BEIJING — During a two-hour television broadcast that was part morality play, part propaganda tour de force, the Chinese government on Friday sent four foreign drug traffickers to their deaths after convicting them of killing 13 Chinese sailors two years ago as they sailed down the Mekong River through Myanmar.
Although the live program ended shortly before the men were executed by lethal injection, it became an instantly polarizing sensation, with viewers divided on whether the broadcast was a crass exercise in blood lust or a long-awaited catharsis for a nation outraged by the killings in October 2011. Some critics said the program recalled an era not long ago when condemned prisoners were paraded through the streets before being shot in the head.
"Rather than showcasing rule of law, the program displayed state control over human life in a manner designed to attract gawkers," Han Youyi, a criminal law professor, wrote via microblog, China's version of Twitter. "State-administered violence is no loftier than criminal violence."
One prominent rights lawyer, Liu Xiaoyuan, insisted that the show, by the national broadcaster CCTV, violated Chinese criminal code by making a spectacle of the condemned. "I found it shocking," he said in an interview.

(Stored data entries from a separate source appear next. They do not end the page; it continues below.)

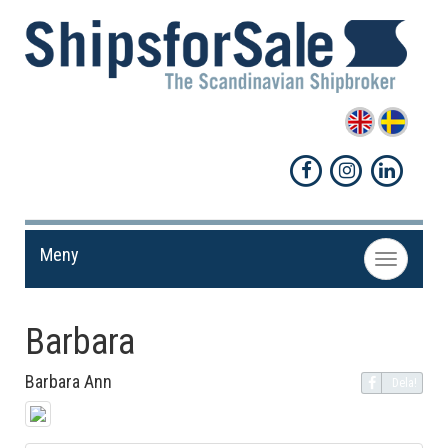
Meny
Toggle
navigation
Barbara
Barbara Ann
Dela!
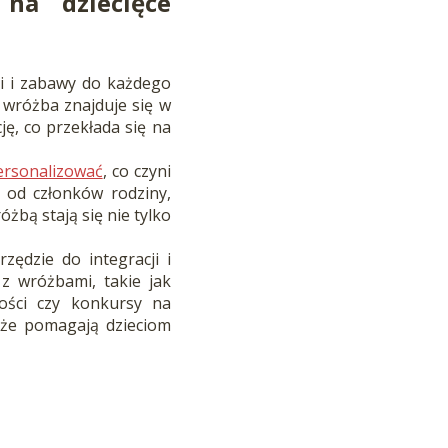
na dziecięce
i i zabawy do każdego
a wróżba znajduje się w
ję, co przekłada się na
ersonalizować
, co czyni
a od członków rodziny,
óżbą stają się nie tylko
ędzie do integracji i
z wróżbami, takie jak
ości czy konkursy na
kże pomagają dzieciom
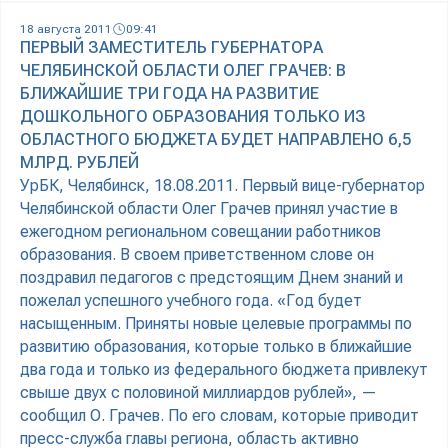
18 августа 2011
09:41
ПЕРВЫЙ ЗАМЕСТИТЕЛЬ ГУБЕРНАТОРА
ЧЕЛЯБИНСКОЙ ОБЛАСТИ ОЛЕГ ГРАЧЕВ: В
БЛИЖАЙШИЕ ТРИ ГОДА НА РАЗВИТИЕ
ДОШКОЛЬНОГО ОБРАЗОВАНИЯ ТОЛЬКО ИЗ
ОБЛАСТНОГО БЮДЖЕТА БУДЕТ НАПРАВЛЕНО 6,5
МЛРД. РУБЛЕЙ
УрБК, Челябинск, 18.08.2011. Первый вице-губернатор
Челябинской области Олег Грачев принял участие в
ежегодном региональном совещании работников
образования. В своем приветственном слове он
поздравил педагогов с предстоящим Днем знаний и
пожелал успешного учебного года. «Год будет
насыщенным. Приняты новые целевые программы по
развитию образования, которые только в ближайшие
два года и только из федерального бюджета привлекут
свыше двух с половиной миллиардов рублей», —
сообщил О. Грачев. По его словам, которые приводит
пресс-служба главы региона, область активно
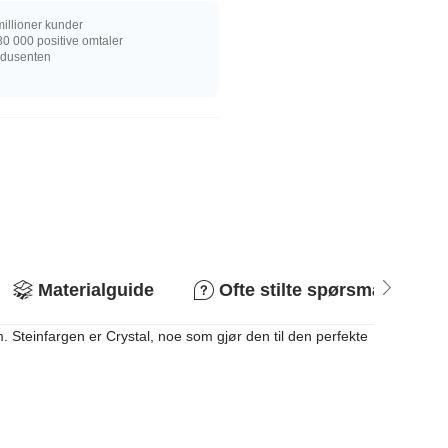
illioner kunder
0 000 positive omtaler
rodusenten
Materialguide
Ofte stilte spørsmål
. Steinfargen er Crystal, noe som gjør den til den perfekte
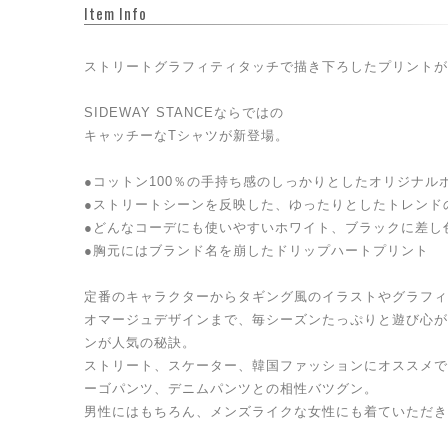
Item Info
ストリートグラフィティタッチで描き下ろしたプリントが
SIDEWAY STANCEならではの
キャッチーなTシャツが新登場。
●コットン100％の手持ち感のしっかりとしたオリジナル
●ストリートシーンを反映した、ゆったりとしたトレンド
●どんなコーデにも使いやすいホワイト、ブラックに差し
●胸元にはブランド名を崩したドリップハートプリント
定番のキャラクターからタギング風のイラストやグラフィ
オマージュデザインまで、毎シーズンたっぷりと遊び心が
ンが人気の秘訣。
ストリート、スケーター、韓国ファッションにオススメで
ーゴパンツ、デニムパンツとの相性バツグン。
男性にはもちろん、メンズライクな女性にも着ていただき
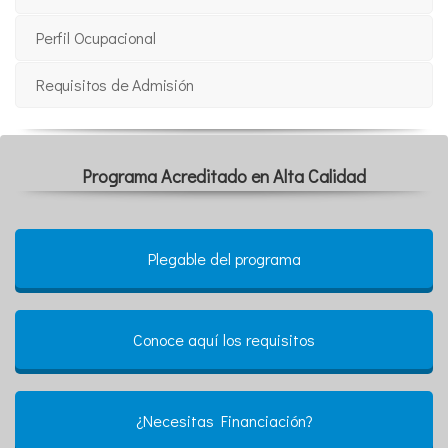
Perfil Ocupacional
Requisitos de Admisión
Programa Acreditado en Alta Calidad
Plegable del programa
Conoce aquí los requisitos
¿Necesitas Financiación?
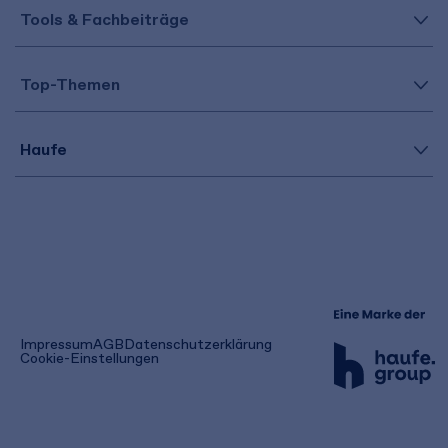
Tools & Fachbeiträge
Top-Themen
Haufe
(öffnet
Impressum
AGB
Datenschutzerklärung
in
Cookie-Einstellungen
einem
neuen
Tab)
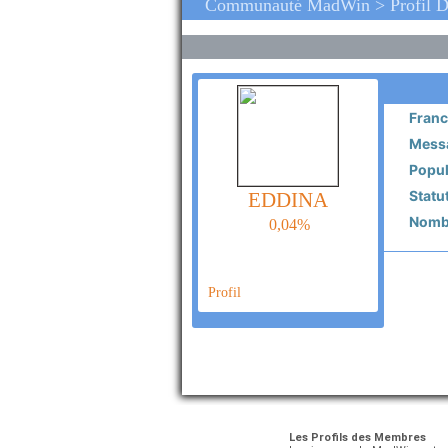
Communauté MadWin > Profil 
Franc
Messa
Popula
Statut
EDDINA
Nombr
0,04%
Profil
Les Profils des Membres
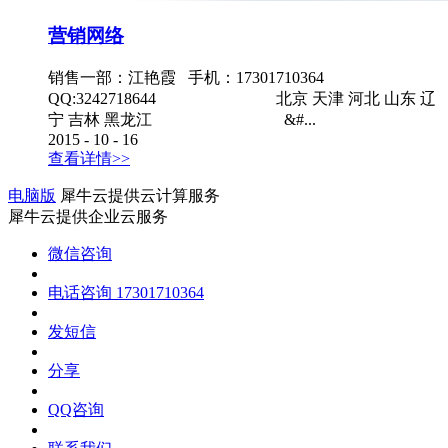
营销网络
销售一部：江艳霞 手机：17301710364
QQ:3242718644 北京 天津 河北 山东 辽
宁 吉林 黑龙江 &#...
2015
-
10
-
16
查看详情>>
电脑版
犀牛云提供云计算服务
犀牛云提供企业云服务
微信咨询
电话咨询
17301710364
发短信
分享
QQ咨询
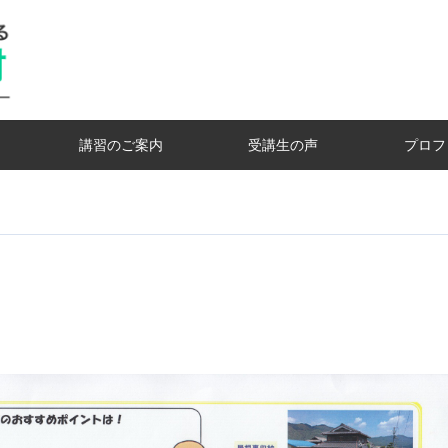
講習のご案内
受講生の声
プロフ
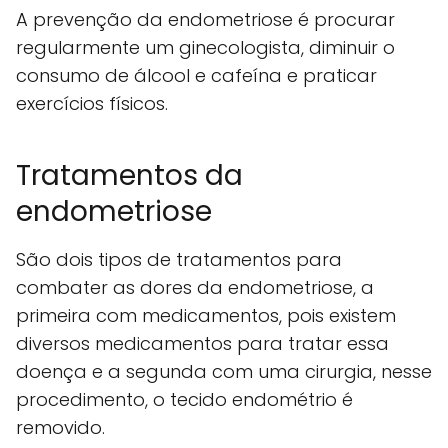
A prevenção da endometriose é procurar
regularmente um ginecologista, diminuir o
consumo de álcool e cafeína e praticar
exercícios físicos.
Tratamentos da
endometriose
São dois tipos de tratamentos para
combater as dores da endometriose, a
primeira com medicamentos, pois existem
diversos medicamentos para tratar essa
doença e a segunda com uma cirurgia, nesse
procedimento, o tecido endométrio é
removido.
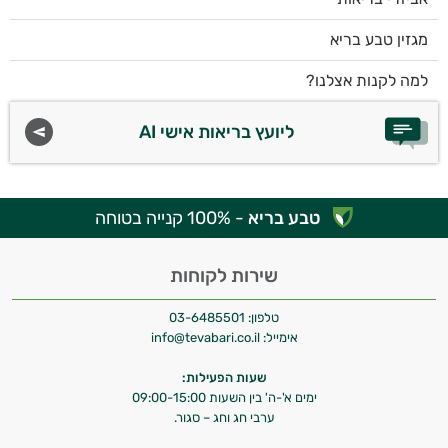
מגזין טבע בריא
למה לקנות אצלנו?
ליועץ בריאות אישי AI
טבע בריא
- 100% קנייה בטוחה
שירות לקוחות
טלפון:
03-6485501
אימייל:
info@tevabari.co.il
שעות הפעילות:
ימים א'-ה' בין השעות 09:00-15:00
ערבי חג וחג – סגור.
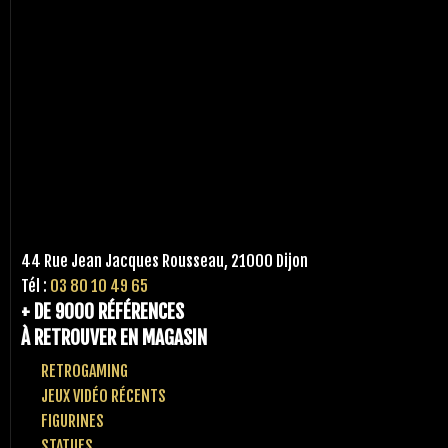
44 Rue Jean Jacques Rousseau, 21000 Dijon
Tél :
03 80 10 49 65
+ DE 9000 RÉFÉRENCES
À RETROUVER EN MAGASIN
RETROGAMING
JEUX VIDÉO RÉCENTS
FIGURINES
STATUES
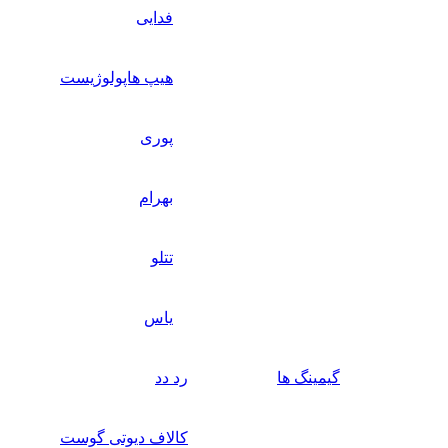
فدایی
هیپ هاپولوژیست
پوری
بهرام
تتلو
یاس
گیمینگ ها
رد دد
کالاف دیوتی گوست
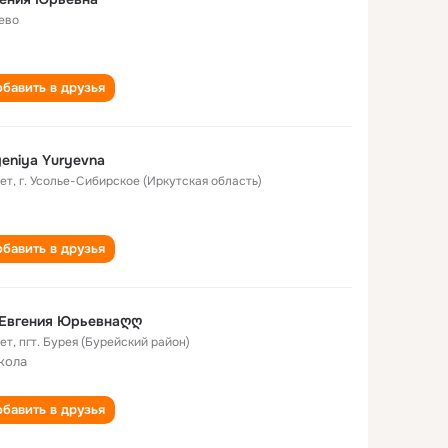
ево
бавить в друзья
eniya Yuryevna
лет
,
г. Усолье-Сибирское (Иркутская область)
бавить в друзья
Евгения Юрьевнаღღ
лет
,
пгт. Бурея (Бурейский район)
кола
бавить в друзья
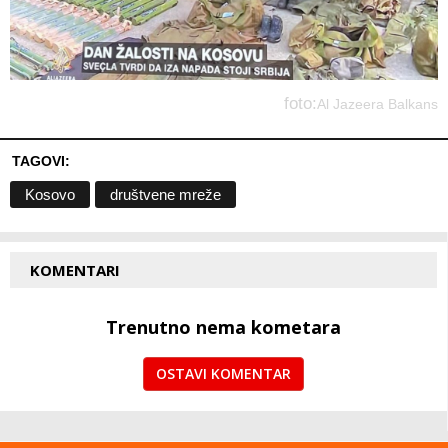
foto:
Al Jazeera Balkans
TAGOVI:
Kosovo
društvene mreže
KOMENTARI
Trenutno nema kometara
OSTAVI KOMENTAR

The program largely focused on Naw Kham, the Burmese ringleader of a drug gang who was accused of orchestrating the brutal execution of the sailors and then making the crime appear drug related. In a nation where millions work overseas, sometimes in dangerous corners of the world, the killings were especially unsettling.
Last April, six men, including Naw Kham, were apprehended in Laos by a team of investigators that included officers from China, Thailand, Laos and Myanmar. Naw Kham and his accomplices were convicted in November during a two-day trial in China's southwest Yunnan province. The condemned men, including a Laotian, a Thai and a third of unknown nationality, reportedly confessed to the crime.
The two other men who escaped execution received long prison terms.
Last month a Chinese public security official told a newspaper that Beijing had considered using a drone strike to kill Naw Kham but later decided to capture him alive. Given the considerable viewership on Friday, that decision proved to be a public relations coup.
Supporters of the program were many, and enthusiastic. One blogger suggested that death by lethal injection was too lenient, adding, "These beasts should be pulled apart by vehicles."